At the age of twenty -four, Danny is old enough to know better. Just because you paid cleaning fees, it does not give you to leave the place in advice – this is not respected. You should have up to the broken vase when logging out. It was a childish hide.
Zoe, 33

Danny left the villa in a state, shattered her room, broke the property of another person, and now she does not like the consequences. This may be an accident, but why should Airbnb be recovered when we are all responsible for our actions? All this comes to respect others.
George, 42

You break something, you pay it for that. Being an accident that has no effect on the result, and does not include broken cleaning fees. Danny must absorb and admit that she is wrong, and stops embarrassing her mother in order to prove her point of view.
Yana, 32

The coffee bowl was broken in the hut we stayed this summer. I was dismayed about it and paid for replacement, because that seemed to be the right thing to do.
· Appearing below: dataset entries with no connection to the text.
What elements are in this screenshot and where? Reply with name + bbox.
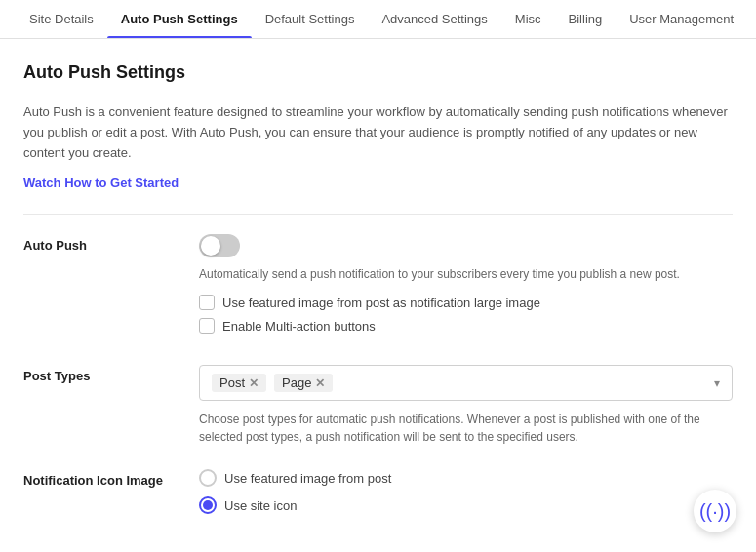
post-types-dropdown[interactable]: Post ✕ Page ✕ ▾: [199, 365, 733, 401]
tag-page-label: Page: [282, 375, 311, 390]
post-types-control: Post ✕ Page ✕ ▾ Choose post types for au…: [199, 365, 733, 446]
auto-push-row: Auto Push Automatically send a push noti…: [23, 234, 733, 341]
auto-push-label: Auto Push: [23, 234, 199, 253]
nav-item-auto-push[interactable]: Auto Push Settings: [107, 0, 252, 38]
checkbox-featured-image: Use featured image from post as notifica…: [199, 295, 733, 310]
tag-post: Post ✕: [212, 374, 266, 392]
post-types-label: Post Types: [23, 365, 199, 383]
multi-action-checkbox[interactable]: [199, 318, 215, 334]
notification-icon-row: Notification Icon Image Use featured ima…: [23, 469, 733, 524]
nav-item-advanced-settings[interactable]: Advanced Settings: [368, 0, 500, 38]
chevron-down-icon: ▾: [714, 376, 720, 390]
nav-item-misc[interactable]: Misc: [501, 0, 555, 38]
nav-item-billing[interactable]: Billing: [555, 0, 617, 38]
watch-link[interactable]: Watch How to Get Started: [23, 176, 179, 190]
toggle-wrapper: [199, 234, 733, 257]
notification-icon-control: Use featured image from post Use site ic…: [199, 469, 733, 524]
page-title: Auto Push Settings: [23, 62, 733, 83]
radio-site-icon-label: Use site icon: [224, 498, 297, 513]
nav-item-user-management[interactable]: User Management: [616, 0, 747, 38]
post-types-note: Choose post types for automatic push not…: [199, 411, 733, 446]
tag-post-label: Post: [219, 375, 245, 390]
radio-site-icon-button[interactable]: [199, 496, 217, 514]
radio-featured-image-label: Use featured image from post: [224, 471, 391, 486]
auto-push-control: Automatically send a push notification t…: [199, 234, 733, 341]
auto-push-description: Automatically send a push notification t…: [199, 265, 733, 283]
divider: [23, 214, 733, 215]
radio-featured-image: Use featured image from post: [199, 469, 733, 487]
tag-post-close[interactable]: ✕: [249, 376, 259, 390]
tag-page: Page ✕: [274, 374, 333, 392]
checkbox-multi-action: Enable Multi-action buttons: [199, 318, 733, 334]
featured-image-checkbox[interactable]: [199, 295, 215, 310]
radio-site-icon-inner: [203, 500, 213, 510]
featured-image-label: Use featured image from post as notifica…: [222, 296, 540, 310]
tags-container: Post ✕ Page ✕: [212, 374, 333, 392]
notification-icon-label: Notification Icon Image: [23, 469, 199, 488]
auto-push-toggle[interactable]: [199, 234, 240, 257]
multi-action-label: Enable Multi-action buttons: [222, 319, 376, 334]
page-content: Auto Push Settings Auto Push is a conven…: [0, 39, 756, 552]
nav-more-button[interactable]: ···: [747, 0, 756, 38]
nav-item-site-details[interactable]: Site Details: [16, 0, 107, 38]
post-types-row: Post Types Post ✕ Page ✕ ▾ Choose post t…: [23, 365, 733, 446]
wifi-icon: ((·)): [699, 500, 731, 523]
floating-widget[interactable]: ((·)): [694, 490, 736, 532]
tag-page-close[interactable]: ✕: [315, 376, 325, 390]
radio-site-icon: Use site icon: [199, 496, 733, 514]
page-description: Auto Push is a convenient feature design…: [23, 102, 733, 163]
nav-item-default-settings[interactable]: Default Settings: [252, 0, 369, 38]
navigation: Site Details Auto Push Settings Default …: [0, 0, 756, 39]
radio-featured-image-button[interactable]: [199, 469, 217, 487]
Perhaps this is something, or is Danny more discomfort than reprimanding more than the bill?
Keith 64

Which planet lives in Danny? How do you not expect to pay for something you broke? This is the home of another person, and the vase of another person. Replacing something broken indifferently, not what is the cleaning fee at all.
Anna, 70

Now you are the judge

In our online poll, he told us whether Danny’s argument is flowing

The poll is closed on Wednesday, October 1 at 9 am GMT

Last week’s results

We asked if Gina should stop brushing her teeth in the kitchen.